Per i lavoratori non coperti da alcun contratto collettivo, la legge prevede l’applicazione del contratto più simile alla loro categoria, estendendo così la tutela salariale anche a chi oggi opera in condizioni meno regolamentate.
Accanto a questo, si promuoveranno meccanismi volti ad incentivare la crescita della contrattazione integrativa, con l’obiettivo di renderla più flessibile e capace di rispondere alle variazioni del costo della vita.
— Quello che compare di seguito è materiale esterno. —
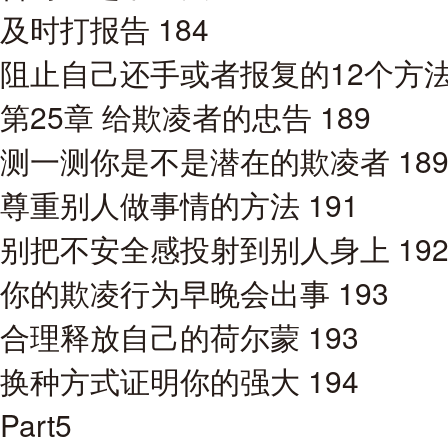
及时打报告 184
阻止自己还手或者报复的12个方法 
第25章 给欺凌者的忠告 189
测一测你是不是潜在的欺凌者 18
尊重别人做事情的方法 191
别把不安全感投射到别人身上 19
你的欺凌行为早晚会出事 193
合理释放自己的荷尔蒙 193
换种方式证明你的强大 194
Part5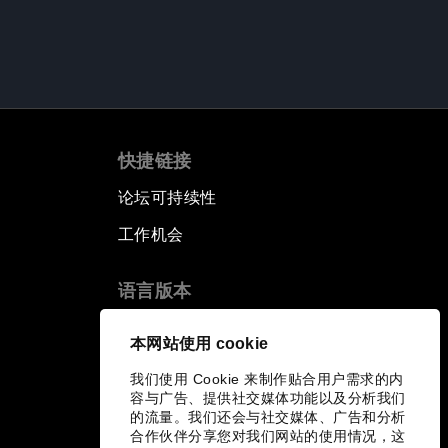
快捷链接
论坛可持续性
工作机会
语言版本
EN
ES
中文
日本語
▪
▪
▪
本网站使用 cookie
我们使用 Cookie 来制作贴合用户需求的内
容与广告、提供社交媒体功能以及分析我们
的流量。我们还会与社交媒体、广告和分析
合作伙伴分享您对我们网站的使用情况，这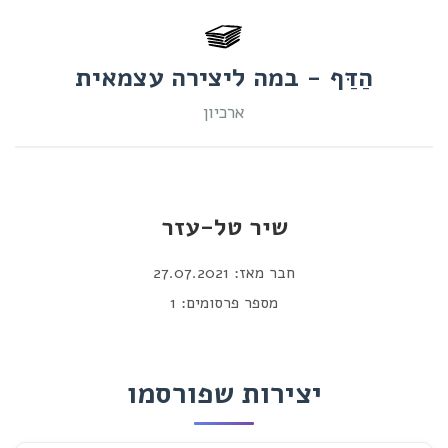
הַדַּף - במה ליצירה עצמאית
ארכיון
שיר טל-עזר
חבר מאז: 27.07.2021
מספר פרסומים: 1
יצירות שפורסמו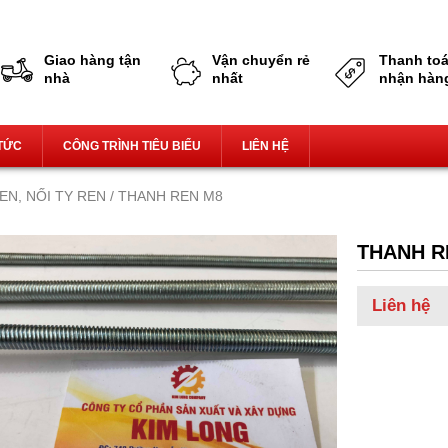
Giao hàng tận nhà,miễn phí vận chuyển
Giao hàng tận
Vận chuyển rẻ
Thanh toá
nhà
nhất
nhận hàn
 TỨC
CÔNG TRÌNH TIÊU BIỂU
LIÊN HỆ
EN, NỐI TY REN
/ THANH REN M8
THANH R
Liên hệ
Coinvolgimento dei lavoratori e novità sulla partecipazione agli utili
La legge delega introduce anche una novità importante sul fronte della partecipazione dei lavoratori alla vita aziendale. I futuri decreti dovranno infatti regolamentare forme di coinvolgimento diretto dei dipendenti nella gestione delle imprese e nella distribuzione dei profitti, in linea con quanto previsto dalla legge n. 76/2025.
Questo rappresenta un passo avanti verso modelli di lavoro più partecipativi e inclusivi, che favoriscano una maggiore equità nella condivisione dei risultati aziendali.
Il quadro europeo e il modello italiano
L’Italia si inserisce così in un contesto europeo in cui 21 Stati membri hanno già adottato un salario minimo legale, mentre altri sei, tra cui l’Italia, si affidano tradizionalmente alla contrattazione collettiva per tutelare i salari.
La direttiva UE del 2022 ha imposto regole stringenti per aggiornare e adeguare questi minimi, basandosi su criteri quali il potere d’acquisto, la distribuzione salariale, la produttività e l’andamento dei salari nazionali.